◆ **WHAT YOU NEED TO DO**: Copy word for word each line from the one that has "Программа Portable SmartSynchronize" to the last line of the records, with no other lines.

(Records from a dataset)

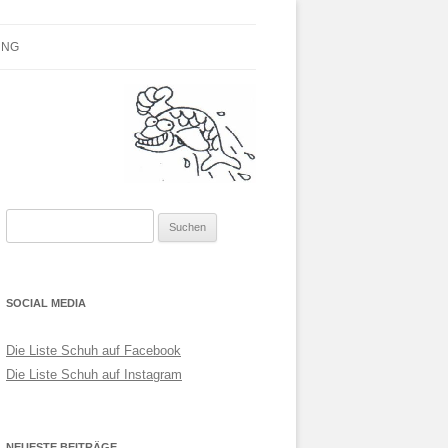
Parteilose
UNG
Suchen
nach:
SOCIAL MEDIA
Die Liste Schuh auf Facebook
Die Liste Schuh auf Instagram
NEUESTE BEITRÄGE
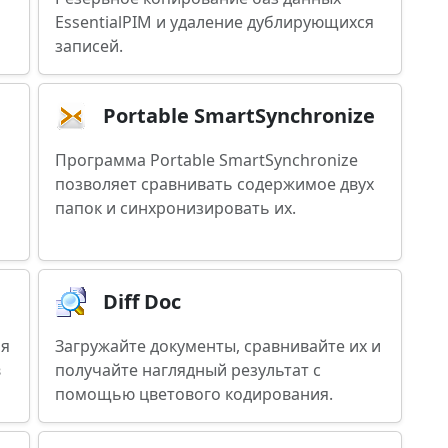
EssentialPIM и удаление дублирующихся
записей.
Portable SmartSynchronize
Программа Portable SmartSynchronize
позволяет сравнивать содержимое двух
папок и синхронизировать их.
Diff Doc
ля
Загружайте документы, сравнивайте их и
в
получайте наглядный результат с
помощью цветового кодирования.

◆ **ANSWER AREA**:
Программа Portable SmartSynchronize
позволяет сравнивать содержимое двух
папок и синхронизировать их.
Diff Doc
ля
Загружайте документы, сравнивайте их и
в
получайте наглядный результат с
помощью цветового кодирования.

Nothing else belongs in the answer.